** WORK ITEM **
Among the entries below, which lines run from the line with "Holmogorov.ru" through the line with "образовательный блогер Михаил"? Retype those, both ends included, exactly and without pictures.

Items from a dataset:
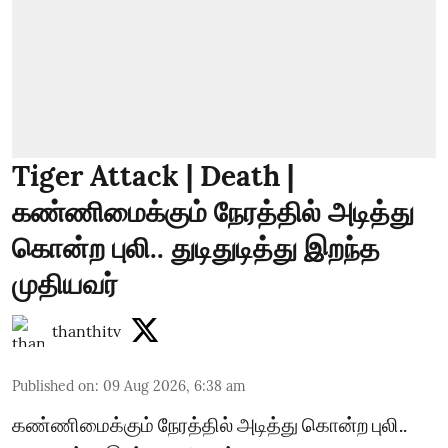
Tiger Attack | Death |
கண்ணிமைக்கும் நேரத்தில் அடித்து
கொன்ற புலி.. துடிதுடித்து இறந்த
முதியவர்
thanthitv
Published on
:
09 Aug 2026, 6:38 am
கண்ணிமைக்கும் நேரத்தில் அடித்து கொன்ற புலி..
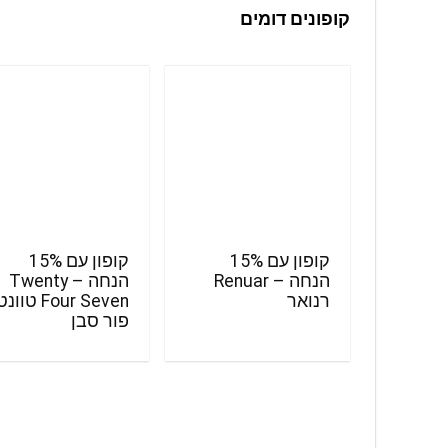
קופונים דומים
קופון עם 15%
קופון עם 15%
הנחה – Renuar
הנחה – Twenty
רנואר
Four Seven טוו
פור סבן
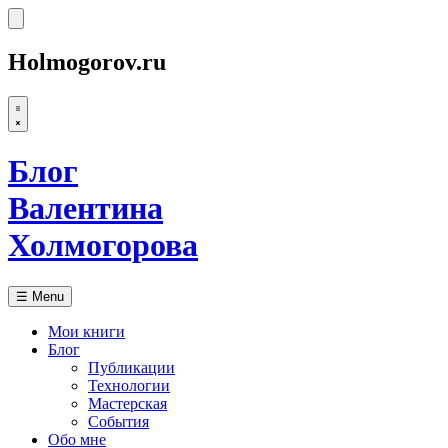
Holmogorov.ru
Блог
Валентина
Холмогорова
☰
Menu
Мои книги
Блог
Публикации
Технологии
Мастерская
События
Обо мне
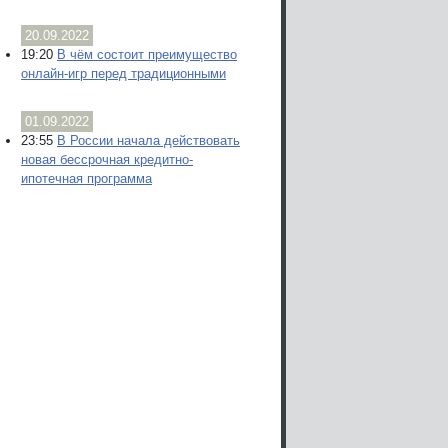
20.09.2022
19:20
В чём состоит преимущество
онлайн-игр перед традиционными
01.09.2022
23:55
В России начала действовать
новая бессрочная кредитно-
ипотечная программа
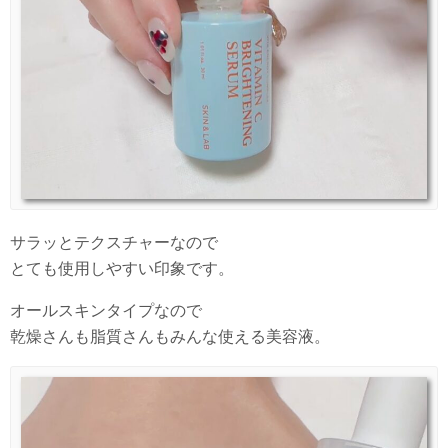
サラッとテクスチャーなので
とても使用しやすい印象です。
オールスキンタイプなので
乾燥さんも脂質さんもみんな使える美容液。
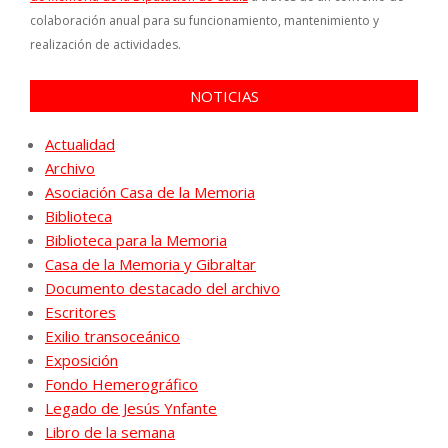
colaboración anual para su funcionamiento, mantenimiento y
realización de actividades.
NOTICIAS
Actualidad
Archivo
Asociación Casa de la Memoria
Biblioteca
Biblioteca para la Memoria
Casa de la Memoria y Gibraltar
Documento destacado del archivo
Escritores
Exilio transoceánico
Exposición
Fondo Hemerográfico
Legado de Jesús Ynfante
Libro de la semana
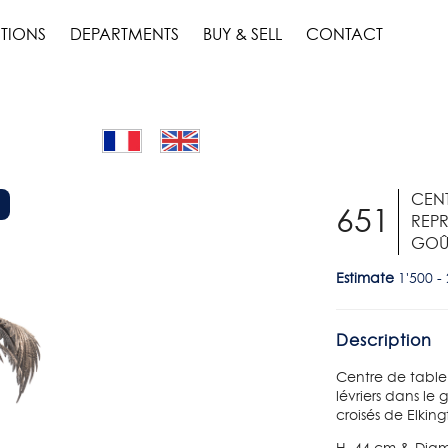
TIONS
DEPARTMENTS
BUY & SELL
CONTACT
CENT
651
REPR
GOÛT
Estimate
1'500 -
Description
Centre de table
lévriers dans le
croisés de Elking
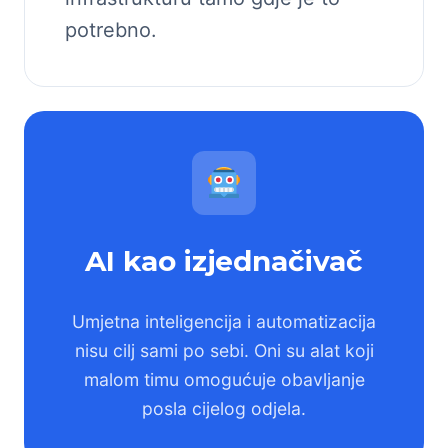
potrebno.
AI kao izjednačivač
Umjetna inteligencija i automatizacija
nisu cilj sami po sebi. Oni su alat koji
malom timu omogućuje obavljanje
posla cijelog odjela.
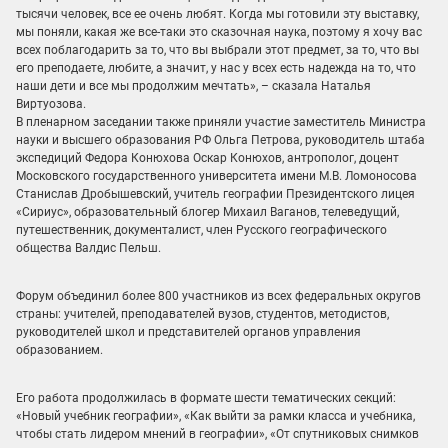
тысячи человек, все ее очень любят. Когда мы готовили эту выставку,
мы поняли, какая же все-таки это сказочная наука, поэтому я хочу вас
всех поблагодарить за то, что вы выбрали этот предмет, за то, что вы
его преподаете, любите, а значит, у нас у всех есть надежда на то, что
наши дети и все мы продолжим мечтать», – сказала Наталья
Виртуозова.
В пленарном заседании также приняли участие заместитель Министра
науки и высшего образования РФ Ольга Петрова, руководитель штаба
экспедиций Федора Конюхова Оскар Конюхов, антрополог, доцент
Московского государственного университета имени М.В. Ломоносова
Станислав Дробышевский, учитель географии Президентского лицея
«Сириус», образовательный блогер Михаил Ваганов, телеведущий,
путешественник, документалист, член Русского географического
общества Валдис Пельш.
Форум объединил более 800 участников из всех федеральных округов
страны: учителей, преподавателей вузов, студентов, методистов,
руководителей школ и представителей органов управления
образованием.
Его работа продолжилась в формате шести тематических секций:
«Новый учебник географии», «Как выйти за рамки класса и учебника,
чтобы стать лидером мнений в географии», «От спутниковых снимков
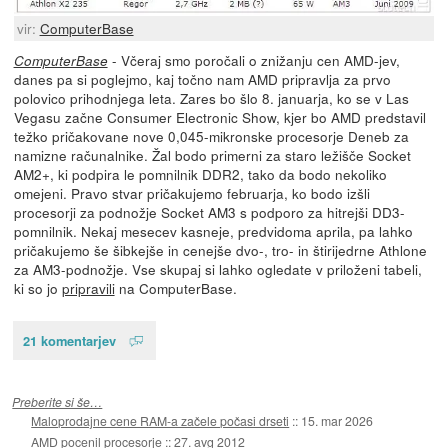
vir:
ComputerBase
- Včeraj smo poročali o znižanju cen AMD-jev,
ComputerBase
danes pa si poglejmo, kaj točno nam AMD pripravlja za prvo
polovico prihodnjega leta. Zares bo šlo 8. januarja, ko se v Las
Vegasu začne Consumer Electronic Show, kjer bo AMD predstavil
težko pričakovane nove 0,045-mikronske procesorje Deneb za
namizne računalnike. Žal bodo primerni za staro ležišče Socket
AM2+, ki podpira le pomnilnik DDR2, tako da bodo nekoliko
omejeni. Pravo stvar pričakujemo februarja, ko bodo izšli
procesorji za podnožje Socket AM3 s podporo za hitrejši DD3-
pomnilnik. Nekaj mesecev kasneje, predvidoma aprila, pa lahko
pričakujemo še šibkejše in cenejše dvo-, tro- in štirijedrne Athlone
za AM3-podnožje. Vse skupaj si lahko ogledate v priloženi tabeli,
ki so jo
pripravili
na ComputerBase.
21 komentarjev
Preberite si še…
Maloprodajne cene RAM-a začele počasi drseti
::
15. mar 2026
AMD pocenil procesorje
::
27. avg 2012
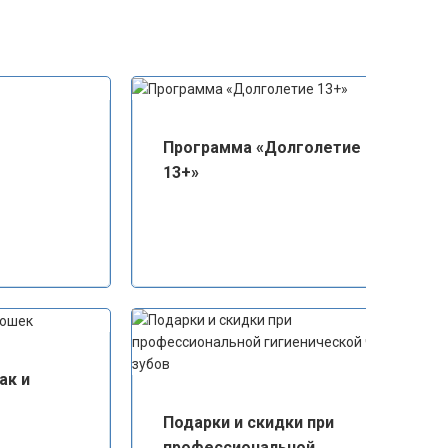
Программа «Долголетие
13+»
ак и
Подарки и скидки при
профессиональной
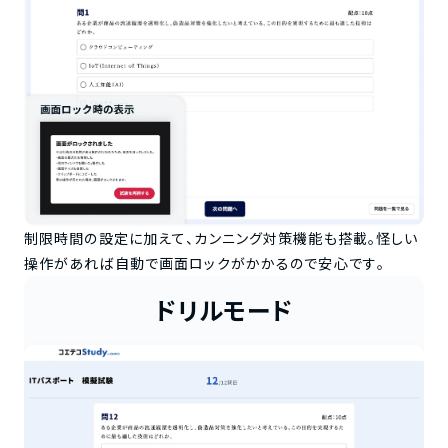
制限時間の設定に加えて、カンニング対策機能も搭載。怪しい
操作があれば自動で画面ロックがかかるので安心です。
ドリルモード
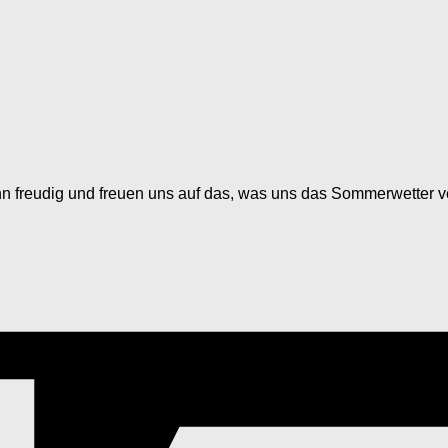
 freudig und freuen uns auf das, was uns das Sommerwetter ve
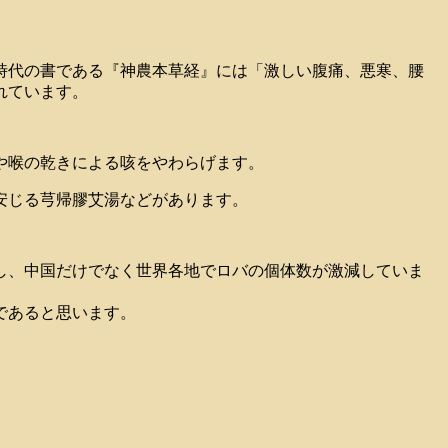
漢時代の書である『神農本草経』には「激しい腹痛、悪寒、腰
れています。
や喉の乾きによる咳をやわらげます。
安じる芎帰膠艾湯などがあります。
し、中国だけでなく世界各地でロバの個体数が激減していま
であると思います。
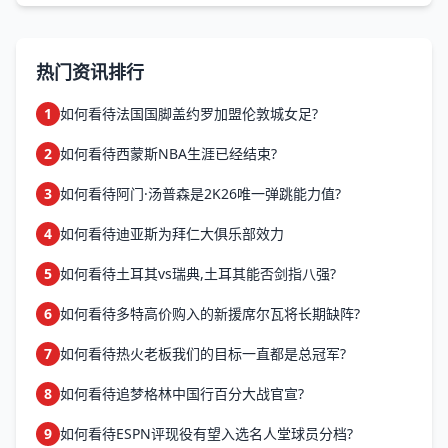
值中，阿门&middot;汤普森的垂直弹跳能力值高达
99，这一数值不仅使他成为游戏中弹跳能力最强的球
员，而且是唯一一...
热门资讯排行
1
如何看待法国国脚盖约罗加盟伦敦城女足?
2
如何看待西蒙斯NBA生涯已经结束?
3
如何看待阿门·汤普森是2K26唯一弹跳能力值?
4
如何看待迪亚斯为拜仁大俱乐部效力
5
如何看待土耳其vs瑞典,土耳其能否剑指八强?
6
如何看待多特高价购入的新援席尔瓦将长期缺阵?
7
如何看待热火老板我们的目标一直都是总冠军?
8
如何看待追梦格林中国行百分大战官宣?
9
如何看待ESPN评现役有望入选名人堂球员分档?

** ANSWER TO THIS EXERCISE **
Holmogorov.ru
Блог
Валентина
Холмогорова
☰
Menu
Мои книги
Блог
Публикации
Технологии
Мастерская
События
Обо мне
20.09.2022
19:20
В чём состоит преимущество
онлайн-игр перед традиционными
01.09.2022
23:55
В России начала действовать
новая бессрочная кредитно-
ипотечная программа
サラッとテクスチャーなので
とても使用しやすい印象です。
オールスキンタイプなので
乾燥さんも脂質さんもみんな使える美容液。
colaboración anual para su funcionamiento, mantenimiento y
realización de actividades.
NOTICIAS
Actualidad
Archivo
Asociación Casa de la Memoria
Biblioteca
Biblioteca para la Memoria
Casa de la Memoria y Gibraltar
Documento destacado del archivo
Escritores
Exilio transoceánico
Exposición
Fondo Hemerográfico
Legado de Jesús Ynfante
Libro de la semana
TIONS
DEPARTMENTS
BUY & SELL
CONTACT
CENT
651
REPR
GOÛT
Estimate
1'500 -
Description
Centre de table
lévriers dans le
croisés de Elking
potrebno.
AI kao izjednačivač
Umjetna inteligencija i automatizacija
nisu cilj sami po sebi. Oni su alat koji
malom timu omogućuje obavljanje
posla cijelog odjela.
тысячи человек, все ее очень любят. Когда мы готовили эту выставку,
мы поняли, какая же все-таки это сказочная наука, поэтому я хочу вас
всех поблагодарить за то, что вы выбрали этот предмет, за то, что вы
его преподаете, любите, а значит, у нас у всех есть надежда на то, что
наши дети и все мы продолжим мечтать», – сказала Наталья
Виртуозова.
В пленарном заседании также приняли участие заместитель Министра
науки и высшего образования РФ Ольга Петрова, руководитель штаба
экспедиций Федора Конюхова Оскар Конюхов, антрополог, доцент
Московского государственного университета имени М.В. Ломоносова
Станислав Дробышевский, учитель географии Президентского лицея
«Сириус», образовательный блогер Михаил Ваганов, телеведущий,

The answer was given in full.